Keywords

1 Introduction

The combined analysis of diffusion and structural MRI is extensively used in adult and neonatal [20] brain studies. Structural MRI has the highest contrast for the cortex region, while dMRI primarily provides information about white matter (WM) structures.

The uncertainty of deformation fields in the regions characterised by low contrast or homogeneous intensities (e.g., low WM fibre density regions in dMRI) is one the primary challenges associated with both longitudinal and inter-subject registration. Multi-channel registration that includes both anatomical and diffusion channels has been shown to improve registration and label-propagation results [2, 7, 19]. The reported MC registration solutions generally employ fractional anisotropy (FA) [7, 8, 14, 19] or DTI [2, 9, 13] as an additional channel. However, DTI-extracted metrics are characterised by inconsistencies in fibre-crossing regions.
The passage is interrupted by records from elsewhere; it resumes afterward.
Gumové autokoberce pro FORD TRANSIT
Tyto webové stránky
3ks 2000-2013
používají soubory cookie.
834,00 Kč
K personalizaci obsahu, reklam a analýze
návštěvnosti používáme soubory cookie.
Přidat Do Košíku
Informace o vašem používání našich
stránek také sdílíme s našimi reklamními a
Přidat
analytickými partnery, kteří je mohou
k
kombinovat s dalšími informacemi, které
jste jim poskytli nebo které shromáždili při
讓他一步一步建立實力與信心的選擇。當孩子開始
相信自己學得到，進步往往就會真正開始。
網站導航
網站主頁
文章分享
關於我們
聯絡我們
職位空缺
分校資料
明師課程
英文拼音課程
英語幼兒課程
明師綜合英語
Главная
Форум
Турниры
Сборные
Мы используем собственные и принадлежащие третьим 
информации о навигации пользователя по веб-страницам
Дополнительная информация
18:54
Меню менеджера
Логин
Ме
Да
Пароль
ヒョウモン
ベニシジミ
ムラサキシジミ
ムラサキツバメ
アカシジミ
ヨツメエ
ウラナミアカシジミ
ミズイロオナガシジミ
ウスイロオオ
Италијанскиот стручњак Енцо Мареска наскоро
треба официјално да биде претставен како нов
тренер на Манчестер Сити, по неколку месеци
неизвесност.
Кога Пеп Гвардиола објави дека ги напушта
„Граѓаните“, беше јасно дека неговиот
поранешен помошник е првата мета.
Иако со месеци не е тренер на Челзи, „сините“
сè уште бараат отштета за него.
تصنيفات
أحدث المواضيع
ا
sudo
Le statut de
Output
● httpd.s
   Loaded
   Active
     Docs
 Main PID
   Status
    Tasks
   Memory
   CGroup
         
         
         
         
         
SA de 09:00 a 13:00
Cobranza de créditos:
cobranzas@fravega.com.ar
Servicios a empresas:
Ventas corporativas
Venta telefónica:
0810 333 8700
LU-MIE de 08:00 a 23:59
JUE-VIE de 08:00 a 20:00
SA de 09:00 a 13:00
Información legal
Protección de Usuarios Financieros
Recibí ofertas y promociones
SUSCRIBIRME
On the other hand, higher-order techniques such as constrained spherical deconvolution (CSD) [21] alleviate some of the limitations of the DTI model and allow extracting orientation-resolved microstructural information as so-called orientation distribution functions (ODFs) from HARDI data.

The classical approach for the fusion of information from different channels is based on simple averaging of individual channel updates [2]. More recently proposed solutions include scalar weighs for ROIs defined by thresholded FA maps [13] or local certainty maps based on normalised gradients correlated to structural content [7]. While the detailed overview of the choice of registration metrics is out-of-scope of this work, it can be summarised that the published works on intensity-based multi-channel registration primarily use the sum of squared differences (SSD) [2, 7, 8, 14] or local normalised cross-correlation (LNCC) [4] metrics. There is also a reported approach for T1-DTI atlas generation where datasets are spatially normalized only according to the structural channel [9].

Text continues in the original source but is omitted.